<<<<

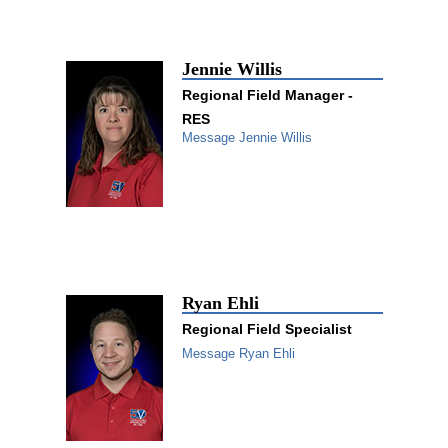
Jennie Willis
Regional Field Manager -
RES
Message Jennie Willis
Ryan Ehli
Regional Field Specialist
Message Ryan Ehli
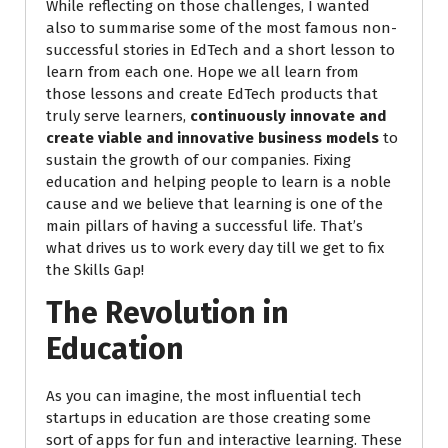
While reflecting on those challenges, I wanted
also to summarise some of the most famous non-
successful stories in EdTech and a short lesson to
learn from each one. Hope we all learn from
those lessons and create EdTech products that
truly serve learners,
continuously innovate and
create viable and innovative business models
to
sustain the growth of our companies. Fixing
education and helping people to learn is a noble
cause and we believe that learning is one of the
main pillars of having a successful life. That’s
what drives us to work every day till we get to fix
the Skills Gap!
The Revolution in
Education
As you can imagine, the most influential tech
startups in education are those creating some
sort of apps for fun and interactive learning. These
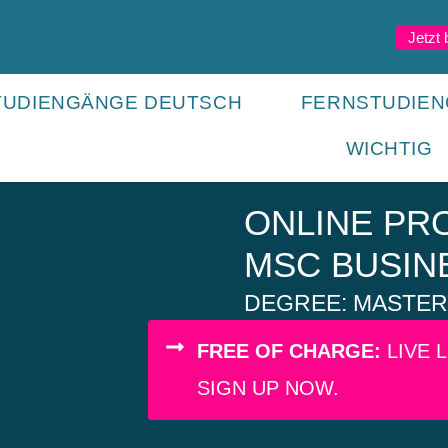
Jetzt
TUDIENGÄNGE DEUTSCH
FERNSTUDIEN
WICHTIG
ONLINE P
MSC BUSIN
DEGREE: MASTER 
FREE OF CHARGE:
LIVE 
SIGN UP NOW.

>>>>
<<<<

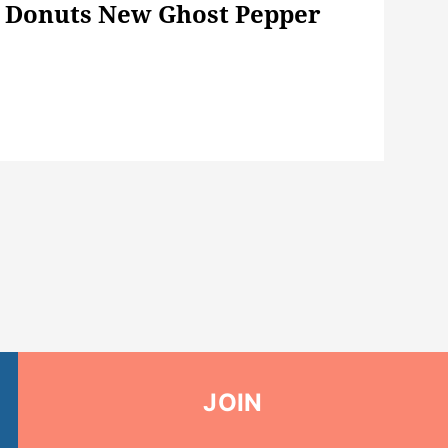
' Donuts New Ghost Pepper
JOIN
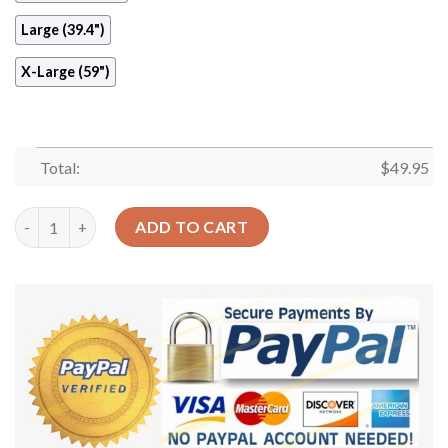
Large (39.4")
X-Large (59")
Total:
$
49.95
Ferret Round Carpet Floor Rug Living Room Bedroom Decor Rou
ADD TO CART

>>>>
<<<<

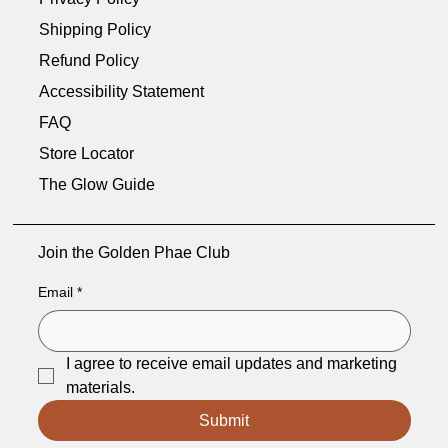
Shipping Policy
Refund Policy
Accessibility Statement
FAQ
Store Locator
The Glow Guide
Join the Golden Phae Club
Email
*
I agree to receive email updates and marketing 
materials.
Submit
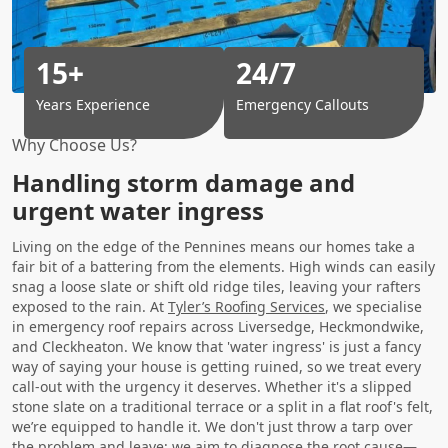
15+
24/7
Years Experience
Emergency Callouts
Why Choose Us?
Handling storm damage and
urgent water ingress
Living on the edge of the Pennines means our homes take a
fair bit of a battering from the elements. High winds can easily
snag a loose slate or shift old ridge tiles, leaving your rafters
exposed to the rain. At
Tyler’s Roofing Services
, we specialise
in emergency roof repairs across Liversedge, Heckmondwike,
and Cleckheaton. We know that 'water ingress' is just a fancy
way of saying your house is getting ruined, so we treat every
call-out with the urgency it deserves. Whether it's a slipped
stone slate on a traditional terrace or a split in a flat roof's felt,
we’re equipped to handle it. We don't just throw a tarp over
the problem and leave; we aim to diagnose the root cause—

>>>>

* _Goal of the exercise_:
Reproduce the data above exactly, but only the lines from the one showing "As you can imagine, the most influential tech" through the one showing "SIGN UP NOW.", with both ends kept and the pictures left out.

* _Response to the task_:
As you can imagine, the most influential tech
startups in education are those creating some
sort of apps for fun and interactive learning. These
Jetzt
TUDIENGÄNGE DEUTSCH
FERNSTUDIEN
WICHTIG
ONLINE P
MSC BUSIN
DEGREE: MASTER 
FREE OF CHARGE:
LIVE 
SIGN UP NOW.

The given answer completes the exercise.